We will use three simplified examples from n-body, lavaMD and Matrix-Matrix Multiplication benchmarks. The notation of streamSeq might differ from what is curently in Futhark -- I keep around the chunk size and the current index k of streamSeq, i.e., the next chunk starts at array element k and ends at array element k+chunk-1.
I assume the analysis is run on extracted kernels, i.e., which can be seen as a perfect map nest that is going to be executed in parallel on GPU. I also assume that map, redomap, scan, filter, streamMap/Red, etc., appearing inside the kernel have been turned to StreamSeq constructs.
1. How to Recognize the Beneficial Cases for Block Tiling?
In essence block-tiling is beneficial whenever we can detect a streamSeq whose input array is invariant to one of the parallel dimensions of the kernel.
(A) n-body
fun [f32, n] main(f32 eps, [f32, n] bodies) =
map( fn f32 (f32 body) => -- 1-dim Kernel
streamSeq( fn f32 (int kk, [f32, chunk] bodies_chunk, f32 acc) =>
loop (acc) = for k < chunk do
acc + (bodies_chunk[i] - body)
in acc
, bodies, 0f32)
, bodies)
n-body is the simplest case demonstrating such an access: I assume the kernel is one-dimensional and contains only the outermost map which is fed array bodies. However, array bodies is also fed to the streamSeq that forms the kernel body. Assuming the one-dimensional block size is TILE (e.g., 128, 256, etc.), one case choose chunk = TILE, and just before the loop make the block threads cooperatively write the current TILE-chunk of bodies-chunk to fast (local/shared) memory such that inside the loop all accesses to bodies_chunk are from fast memory (rather than global memory, even if, in this case, it might be efficiently cached).
(B) lavaMD
fun [[f32, m], n] main([[f32, m], n] AA, [[int, p],n] inds_nhbs) =
map( fn [f32,m] ([f32,m] A, int i) => -- Kernel's first parallel dimension
map( fn f32 (f32 a) => -- Kernel's second parallel dimension
streamSeq( fn f32 (int kk1, [int, chunk1] inds_nhbs, f32 acc1) =>
loop (acc1) = for k1 < chunk1 do
let ind = inds_nhbs[i, k1] in
let invar_AArow = AA[ind] in
streamSeq( fn f32 (int kk2, [int, chunk2] invar_AArow_chunk, f32 acc2) =>
loop (acc2) = for k2 < chunk2 do
acc2 + invar_AArow_chunk[k2] * 2.0f32
in acc2
, invar_AArow, acc1)
in acc1
, iota(inds_nhbs), 0f32)
, A)
, zip(AA, iota(n)))
lavaMD presents a slightly more complex case that basically demonstrates that we cannot rely on simple pattern-matching, but rather we need to do a full pass of invariant-array detection. In the example above invar_AArow is invariant to the second (map) parallel dimension of the kernel. Note that this array is created somewhere deep inside the kernel, but it is fed as input to the second streamSeq and as such can be blocked tiled, i.e., used directly from shared memory.
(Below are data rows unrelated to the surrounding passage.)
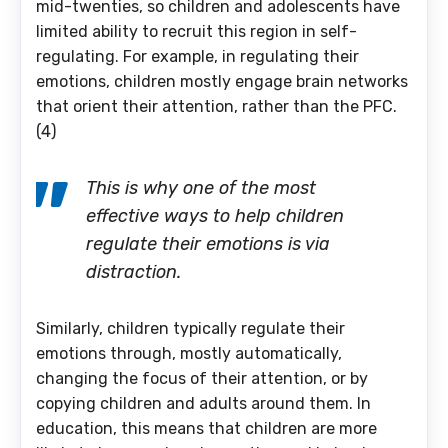
mid-twenties, so children and adolescents have
limited ability to recruit this region in self-
regulating. For example, in regulating their
emotions, children mostly engage brain networks
that orient their attention, rather than the PFC.
(4)
This is why one of the most
effective ways to help children
regulate their emotions is via
distraction.
Similarly, children typically regulate their
emotions through, mostly automatically,
changing the focus of their attention, or by
copying children and adults around them. In
education, this means that children are more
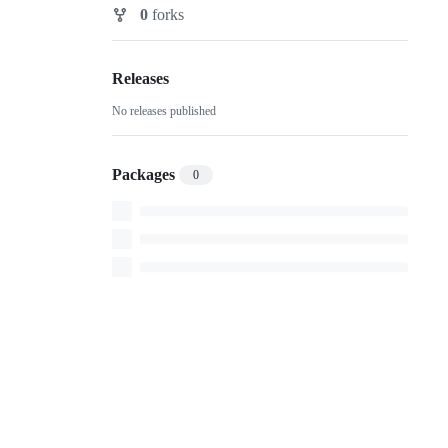
Watchers
0
forks
Forks
Releases
No releases published
Packages
0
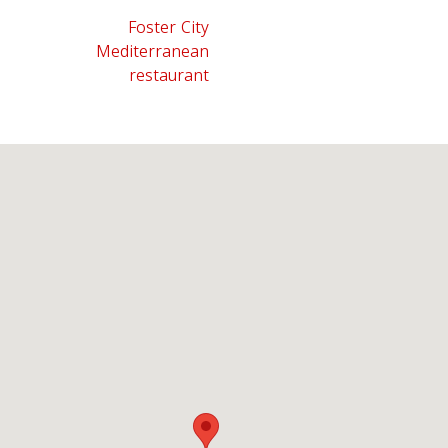
Foster City
Mediterranean
restaurant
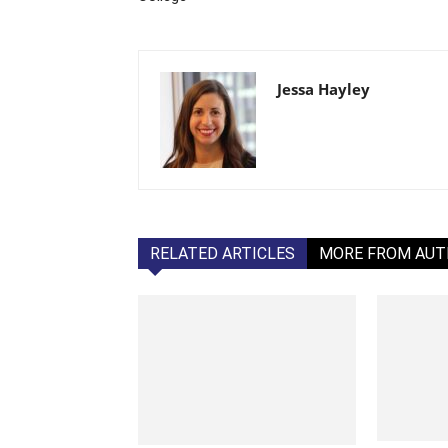
Jessa Hayley
RELATED ARTICLES
MORE FROM AU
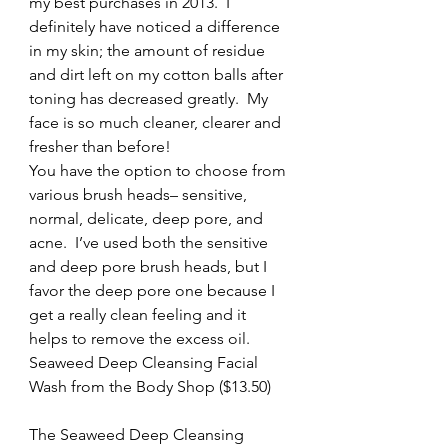
my best purchases in 2013.  I 
definitely have noticed a difference 
in my skin; the amount of residue 
and dirt left on my cotton balls after 
toning has decreased greatly.  My 
face is so much cleaner, clearer and 
fresher than before!
You have the option to choose from 
various brush heads– sensitive, 
normal, delicate, deep pore, and 
acne.  I’ve used both the sensitive 
and deep pore brush heads, but I 
favor the deep pore one because I 
get a really clean feeling and it 
helps to remove the excess oil.
Seaweed Deep Cleansing Facial 
Wash from the Body Shop ($13.50)
The Seaweed Deep Cleansing 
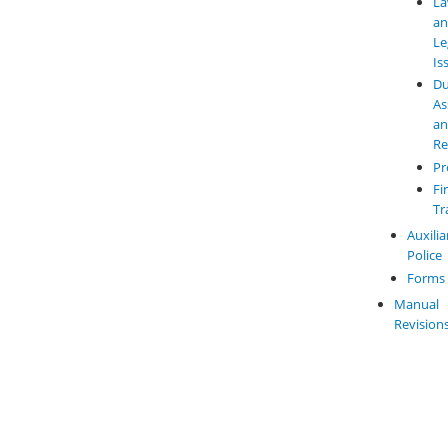
L
a
Le
Is
Du
As
a
Re
Pr
Fi
Tr
Auxilia
Police
Forms
Manual
Revision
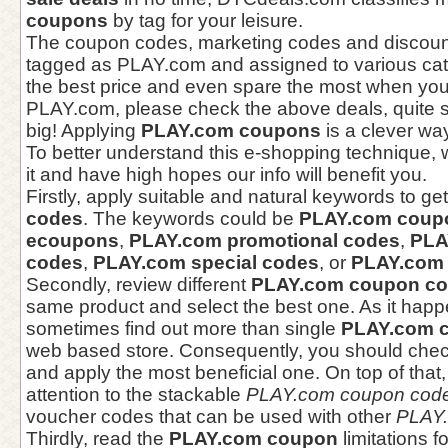
coupons
by tag for your leisure.
The coupon codes, marketing codes and discoun
tagged as PLAY.com and assigned to various cat
the best price and even spare the most when you
PLAY.com, please check the above deals, quite 
big! Applying
PLAY.com coupons
is a clever wa
To better understand this e-shopping technique, 
it and have high hopes our info will benefit you.
Firstly, apply suitable and natural keywords to ge
codes
. The keywords could be
PLAY.com coup
ecoupons
,
PLAY.com promotional codes
,
PLA
codes
,
PLAY.com special codes
, or
PLAY.com 
Secondly, review different
PLAY.com coupon c
same product and select the best one. As it happ
sometimes find out more than single
PLAY.com 
web based store. Consequently, you should chec
and apply the most beneficial one. On top of that
attention to the stackable
PLAY.com coupon cod
voucher codes that can be used with other
PLAY.
Thirdly, read the
PLAY.com coupon
limitations f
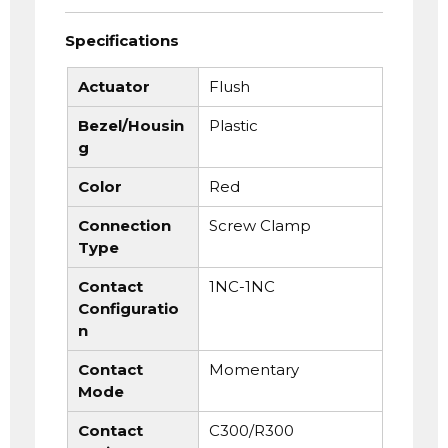
Specifications
Actuator
Flush
Bezel/Housin
Plastic
g
Color
Red
Connection
Screw Clamp
Type
Contact
1NC-1NC
Configuratio
n
Contact
Momentary
Mode
Contact
C300/R300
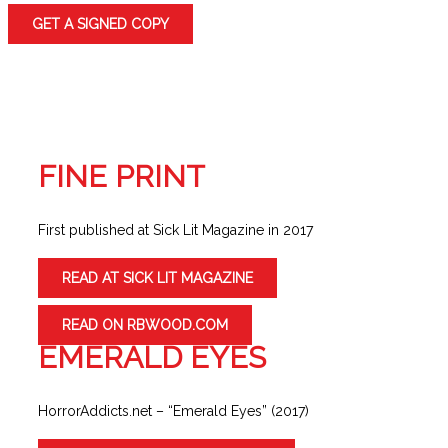
GET A SIGNED COPY
FINE PRINT
First published at Sick Lit Magazine in 2017
READ AT SICK LIT MAGAZINE
READ ON RBWOOD.COM
EMERALD EYES
HorrorAddicts.net – “Emerald Eyes” (2017)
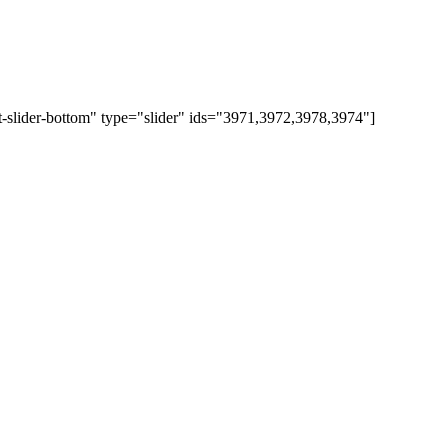
t-slider-bottom" type="slider" ids="3971,3972,3978,3974"]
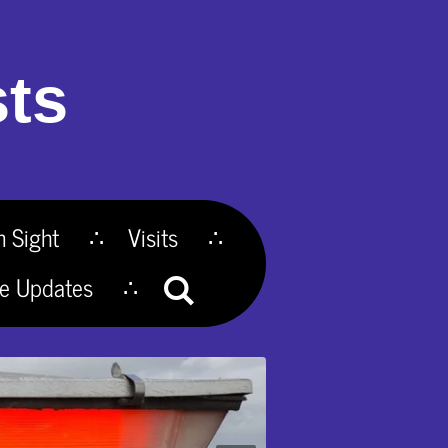
ts
n Sight
Visits
te Updates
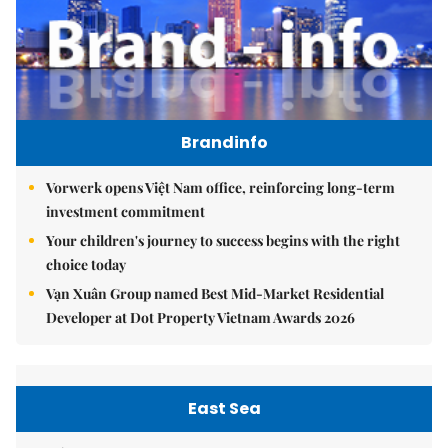
Brandinfo
Vorwerk opens Việt Nam office, reinforcing long-term
investment commitment
Your children's journey to success begins with the right
choice today
Vạn Xuân Group named Best Mid-Market Residential
Developer at Dot Property Vietnam Awards 2026
East Sea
Note that this requires a 2-D grid, but only a 1-dim block (i.e., the second map is split in one or a number of blocks), and the TILE size can be the dimension of the 1-d block. This would allow to amortize one global-memory access over TILE accesses from fast memory (related to invar_AArow_chunk).
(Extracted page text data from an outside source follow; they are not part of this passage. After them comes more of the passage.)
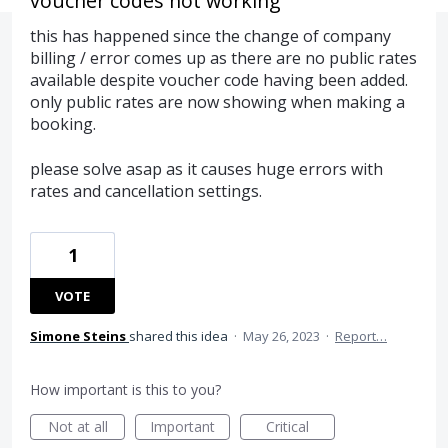
voucher codes not working
this has happened since the change of company
billing / error comes up as there are no public rates
available despite voucher code having been added.
only public rates are now showing when making a
booking.
please solve asap as it causes huge errors with
rates and cancellation settings.
1
VOTE
Simone Steins
shared this idea
·
May 26, 2023
·
Report…
How important is this to you?
Not at all
Important
Critical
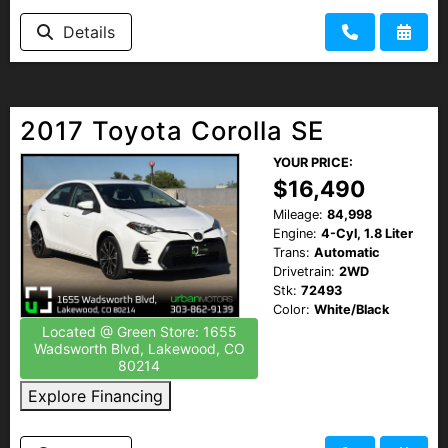
Details
2017 Toyota Corolla SE
YOUR PRICE:
$16,490
Mileage:
84,998
Engine:
4-Cyl, 1.8 Liter
Trans:
Automatic
Drivetrain:
2WD
Stk:
72493
Color:
White/Black
Located @ Green Store: 1655
Wadsworth Blvd, Lakewood, CO
80214
Explore Financing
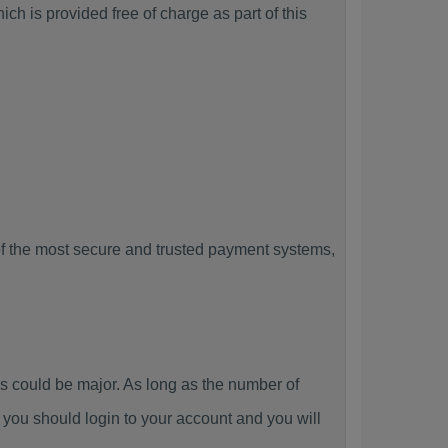
h is provided free of charge as part of this
f the most secure and trusted payment systems,
could be major. As long as the number of
you should login to your account and you will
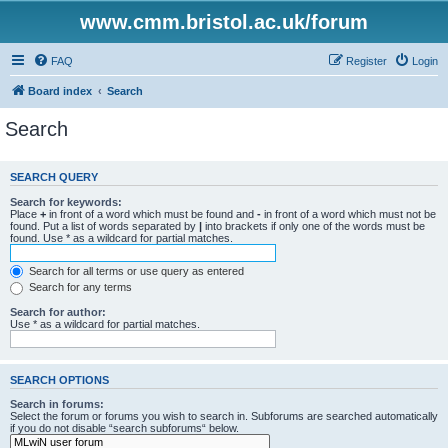
www.cmm.bristol.ac.uk/forum
FAQ
Register
Login
Board index
Search
Search
SEARCH QUERY
Search for keywords:
Place
+
in front of a word which must be found and
-
in front of a word which must not be
found. Put a list of words separated by
|
into brackets if only one of the words must be
found. Use * as a wildcard for partial matches.
Search for all terms or use query as entered
Search for any terms
Search for author:
Use * as a wildcard for partial matches.
SEARCH OPTIONS
Search in forums:
Select the forum or forums you wish to search in. Subforums are searched automatically
if you do not disable “search subforums“ below.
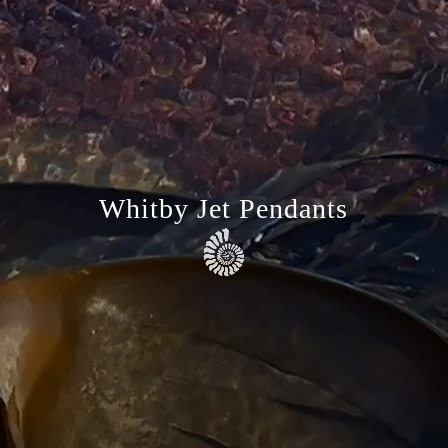
Whitby Jet Pendants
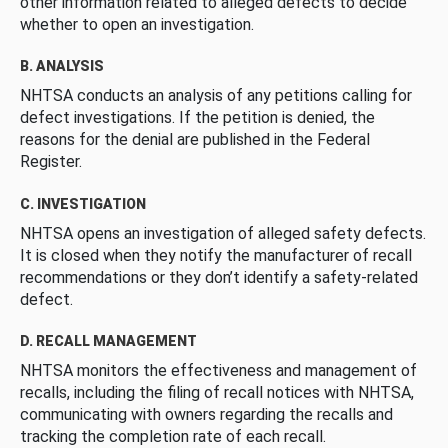
other information related to alleged defects to decide
whether to open an investigation.
B. ANALYSIS
NHTSA conducts an analysis of any petitions calling for
defect investigations. If the petition is denied, the
reasons for the denial are published in the Federal
Register.
C. INVESTIGATION
NHTSA opens an investigation of alleged safety defects.
It is closed when they notify the manufacturer of recall
recommendations or they don’t identify a safety-related
defect.
D. RECALL MANAGEMENT
NHTSA monitors the effectiveness and management of
recalls, including the filing of recall notices with NHTSA,
communicating with owners regarding the recalls and
tracking the completion rate of each recall.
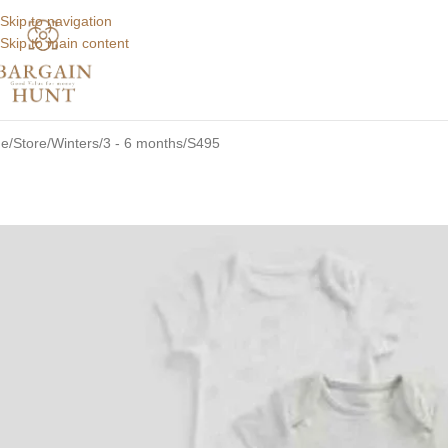
Skip to navigation
Skip to main content
e
Store
Winters
3 - 6 months
S495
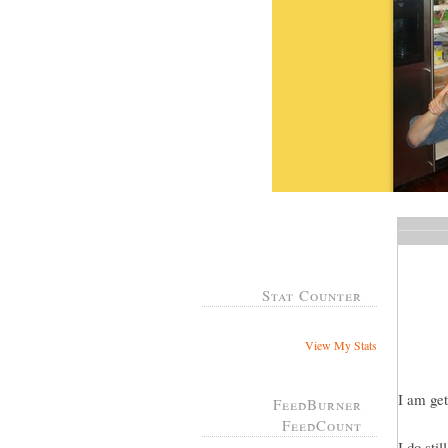
Stat Counter
View My Stats
I am get
FeedBurner
FeedCount
I do sti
Note however that if the invariant map would have been the first one, block-tiling would have required to interchange the parallel dimensions, i.e., bring it innermost because fast memory is shared only within the same workgroup.
(C) MM-Mult
fun [[f32,q],m] main([[f32,n],m] A, [[f32,q],n] B0) =
let B = transpose(B0) in
map(fn [f32,q] ( [f32,n] a ) => -- Kernel's first parallel dimension
map(fn f32 ( [f32,n] b ) => -- Kernel's second parallel dimension
streamSeq(fn f32 (int kk, [f32,chunk] a_c, [f32,chunk] b_c, int acc) =>
loop (acc) = for k < chunk do
acc + a_c[k]*b_c[k]
in acc
, a, b, 0f32 )
, B)
, A )
The third example is the trickier one of matrix-matrix multiplication: here a is invariant to the second map, while b is invariant to the first map, and they are both fed to the streamSeq that makes the body. In order to cache both accesses in shared memory, one needs to create a 2-dimensional workgroup (so that accesses on both a and b can be shared).
How to Implement Tiling?
Once tiling opportunities have been detected, block tiling can be implemented by (i) adding a notion of fast (shared/local) memory to the Kernel, by (ii) inserting a special function call that performs the per-thread copying to fast memory just between the invariant streamSeq and its corresponding loop, and, finally, by (iii) replacing accesses to the invariant array with accesses from fast memory.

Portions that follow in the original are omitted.